__Requirement__.
Your task is to transcribe all of the records exactly and leave out the pictures.

__Exercise data__.

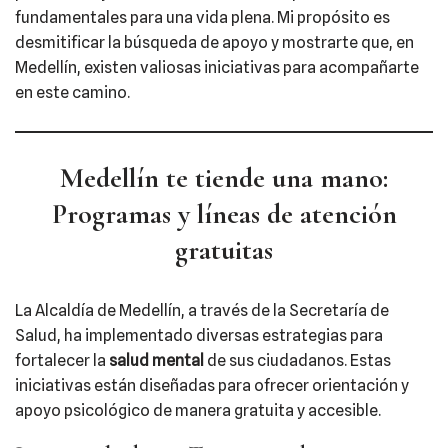
fundamentales para una vida plena. Mi propósito es
desmitificar la búsqueda de apoyo y mostrarte que, en
Medellín, existen valiosas iniciativas para acompañarte
en este camino.
Medellín te tiende una mano:
Programas y líneas de atención
gratuitas
La Alcaldía de Medellín, a través de la Secretaría de
Salud, ha implementado diversas estrategias para
fortalecer la
salud mental
de sus ciudadanos. Estas
iniciativas están diseñadas para ofrecer orientación y
apoyo psicológico de manera gratuita y accesible.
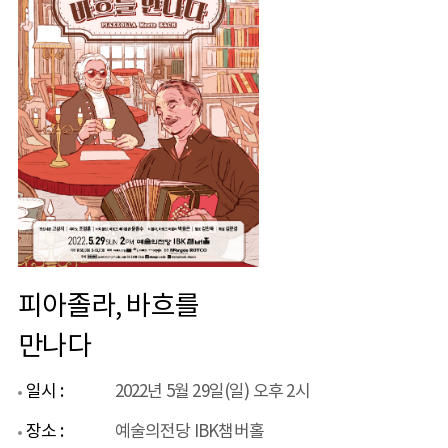
피아졸라, 바흐를
만나다
일시 :
2022년 5월 29일(일) 오후 2시
장소 :
예술의전당 IBK챔버홀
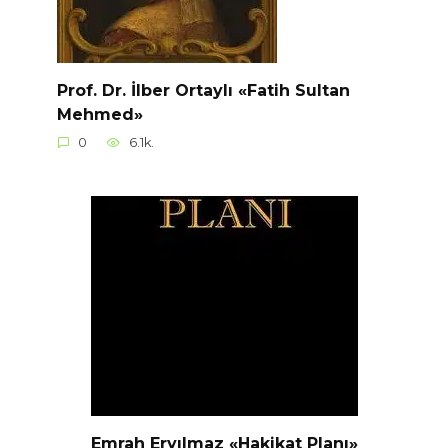
Prof. Dr. İlber Ortaylı «Fatih Sultan
Mehmed»
0
6.1k.
Emrah Eryılmaz «Hakikat Planı»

__Output for this task__.
fundamentales para una vida plena. Mi propósito es
desmitificar la búsqueda de apoyo y mostrarte que, en
Medellín, existen valiosas iniciativas para acompañarte
en este camino.
Medellín te tiende una mano:
Programas y líneas de atención
gratuitas
La Alcaldía de Medellín, a través de la Secretaría de
Salud, ha implementado diversas estrategias para
fortalecer la
salud mental
de sus ciudadanos. Estas
iniciativas están diseñadas para ofrecer orientación y
apoyo psicológico de manera gratuita y accesible.
피아졸라, 바흐를
만나다
일시 :
2022년 5월 29일(일) 오후 2시
장소 :
예술의전당 IBK챔버홀
Prof. Dr. İlber Ortaylı «Fatih Sultan
Mehmed»
0
6.1k.
Emrah Eryılmaz «Hakikat Planı»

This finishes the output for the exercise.